Aim of the task: Your answer must be an exact copy of the records, minus any pictures.

Extracted data:
________________________________________

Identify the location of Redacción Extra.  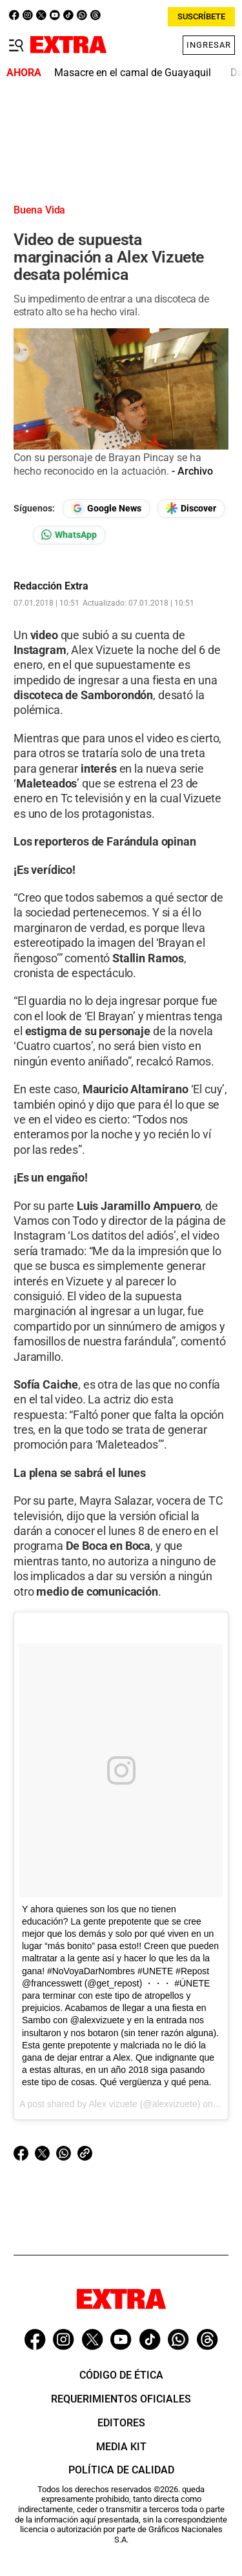
(51, 586).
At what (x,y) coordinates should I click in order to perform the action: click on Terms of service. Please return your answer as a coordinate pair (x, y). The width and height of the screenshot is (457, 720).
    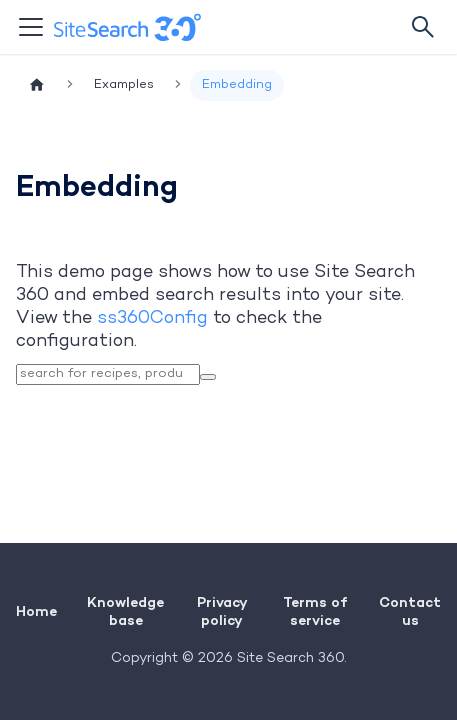
    Looking at the image, I should click on (315, 611).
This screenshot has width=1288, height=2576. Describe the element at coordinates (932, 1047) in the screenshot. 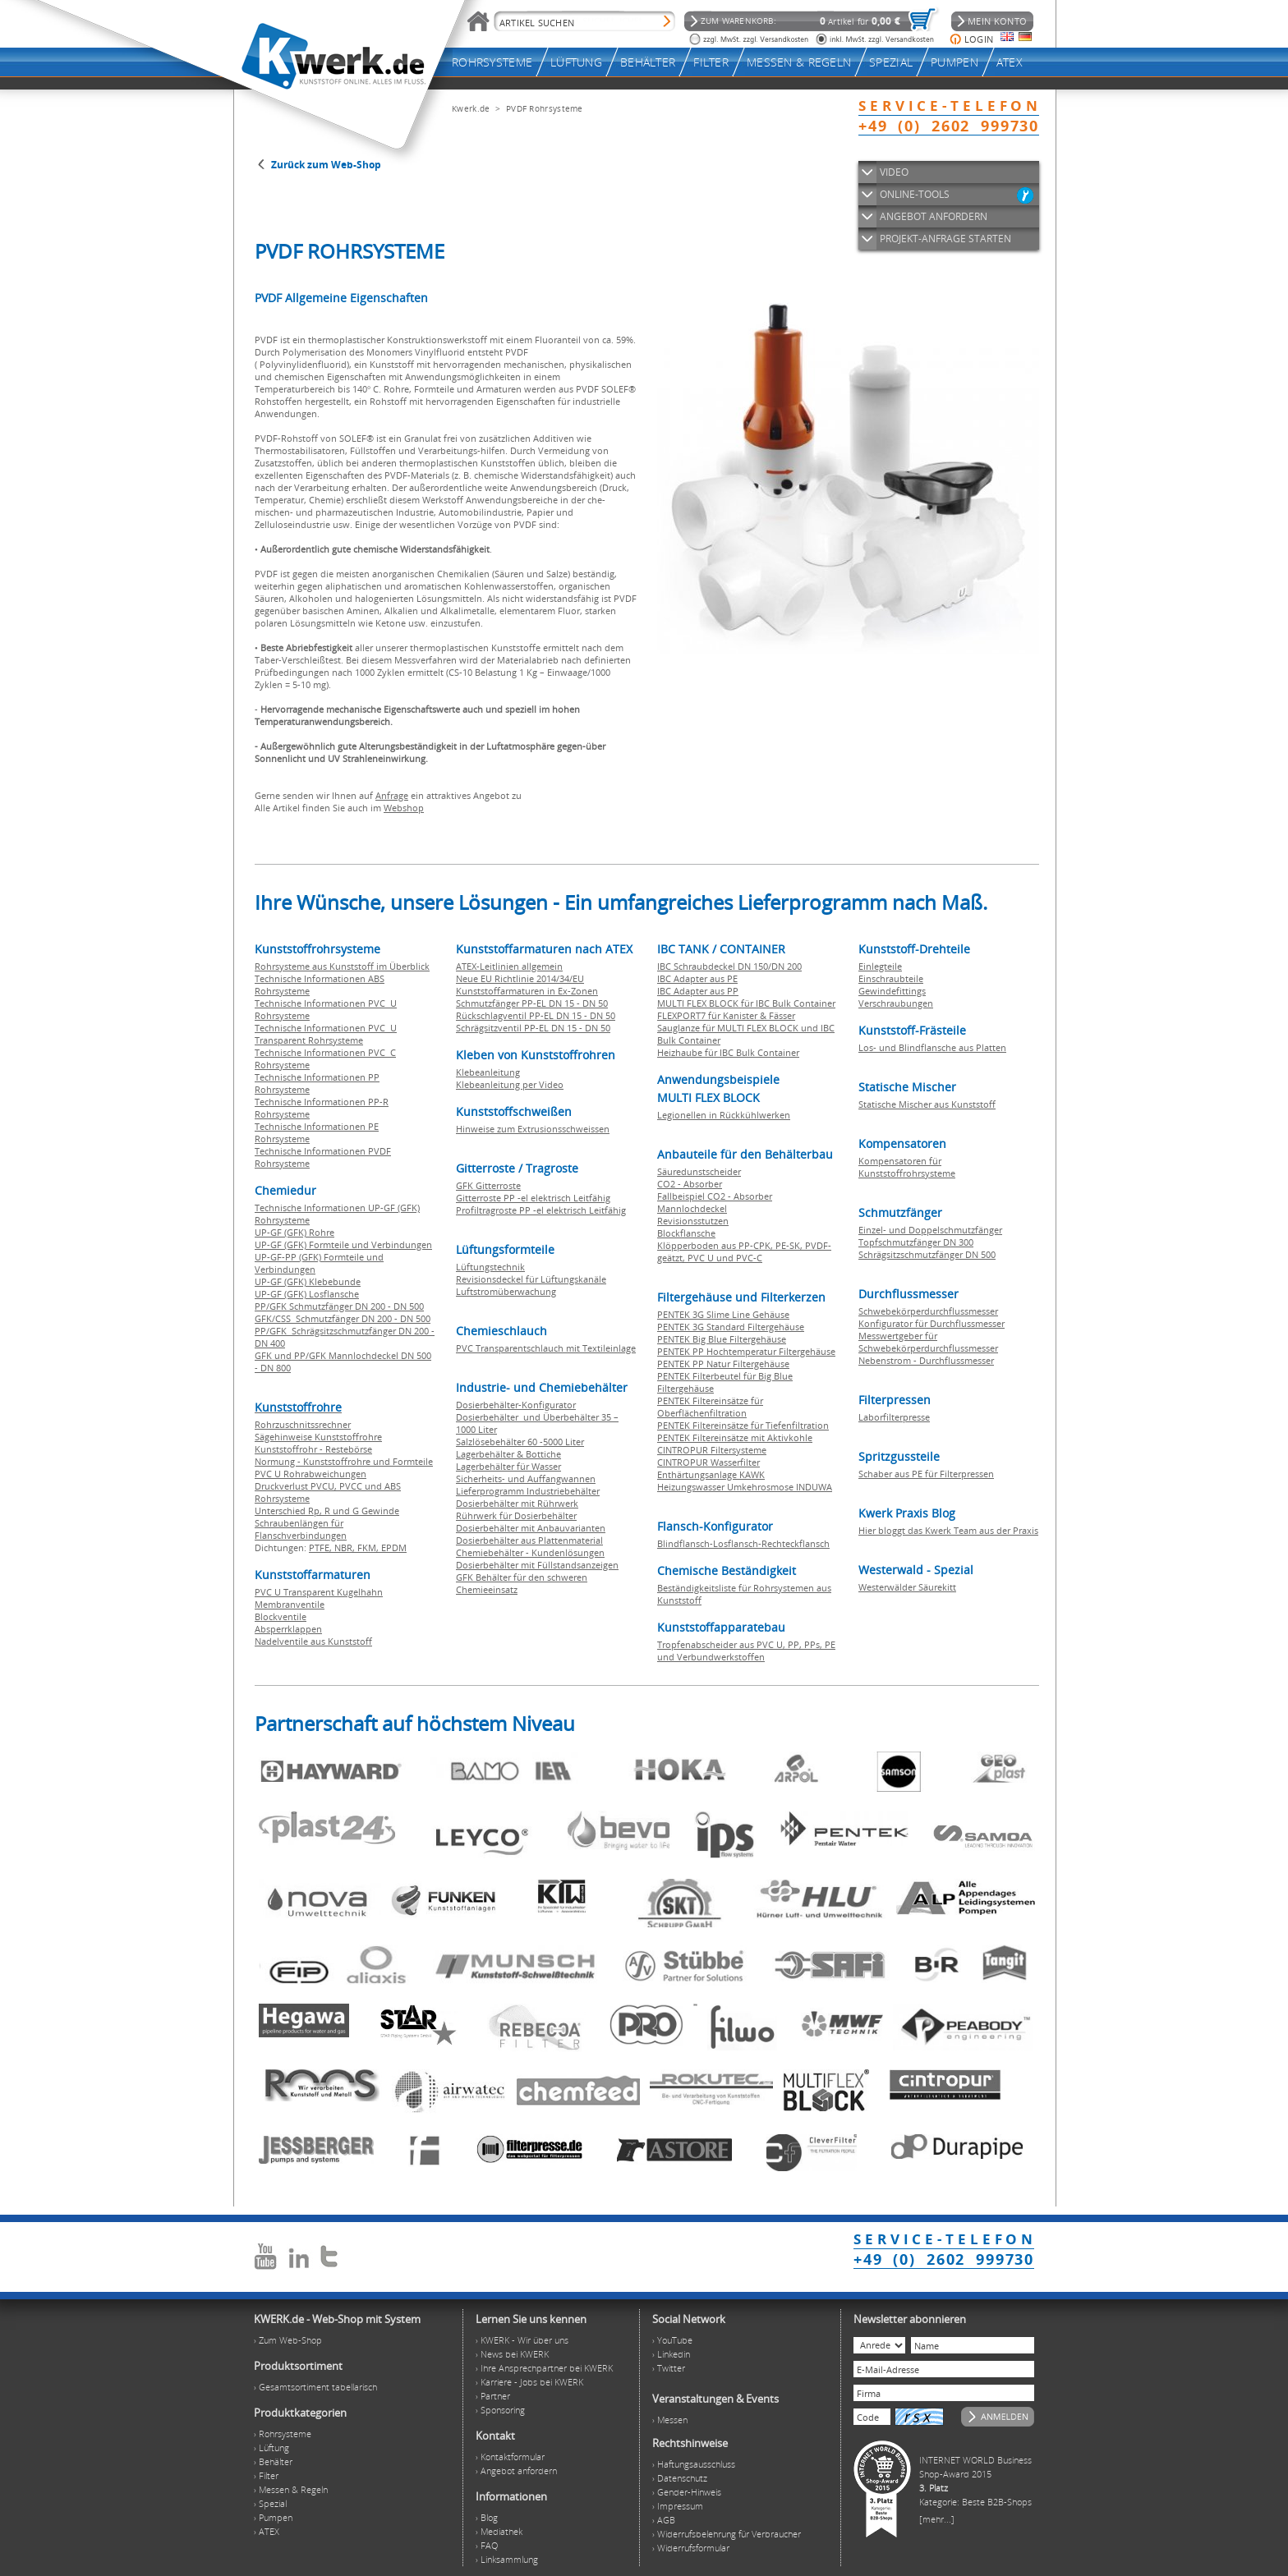

I see `Los- und Blindflansche aus Platten` at that location.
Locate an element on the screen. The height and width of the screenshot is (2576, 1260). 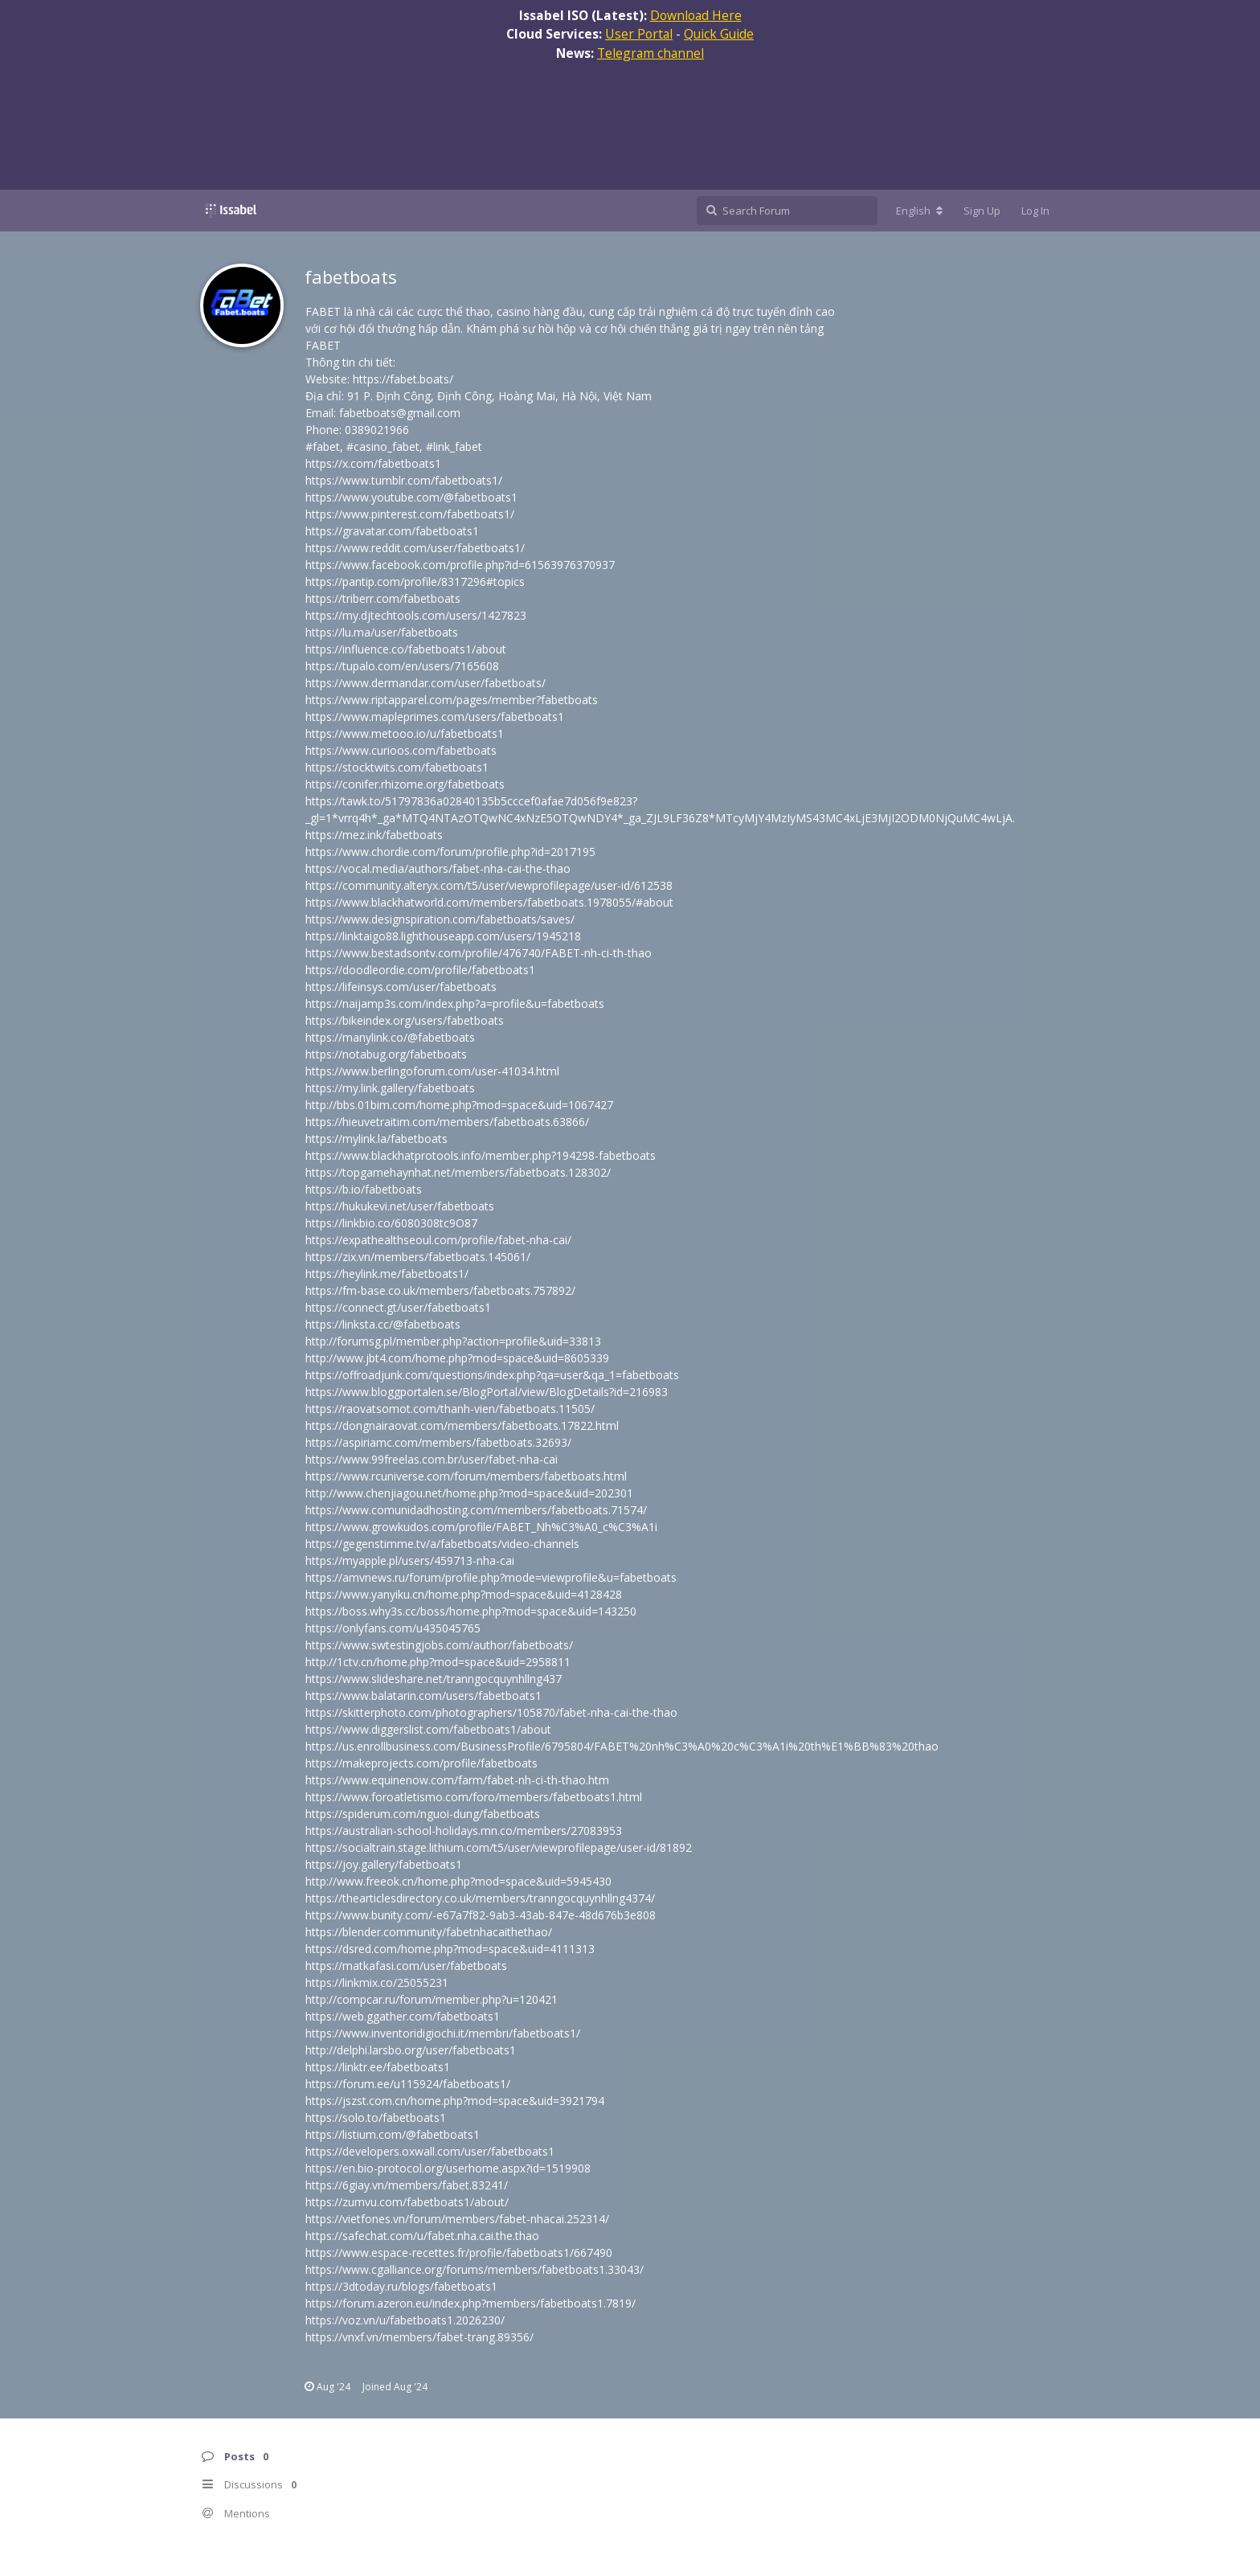
https://www.blackhatworld.com/members/fabetboats.1978055/#about is located at coordinates (489, 902).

________________________________________

Answer:
Identify the location of Redacción Extra.  
(51, 586).
At what (x,y) coordinates should I click in order to perform the action: click on Terms of service. Please return your answer as a coordinate pair (x, y). The width and height of the screenshot is (457, 720).
    Looking at the image, I should click on (315, 611).
This screenshot has width=1288, height=2576. Describe the element at coordinates (932, 1047) in the screenshot. 

I see `Los- und Blindflansche aus Platten` at that location.
Locate an element on the screen. The height and width of the screenshot is (2576, 1260). 
https://www.blackhatworld.com/members/fabetboats.1978055/#about is located at coordinates (489, 902).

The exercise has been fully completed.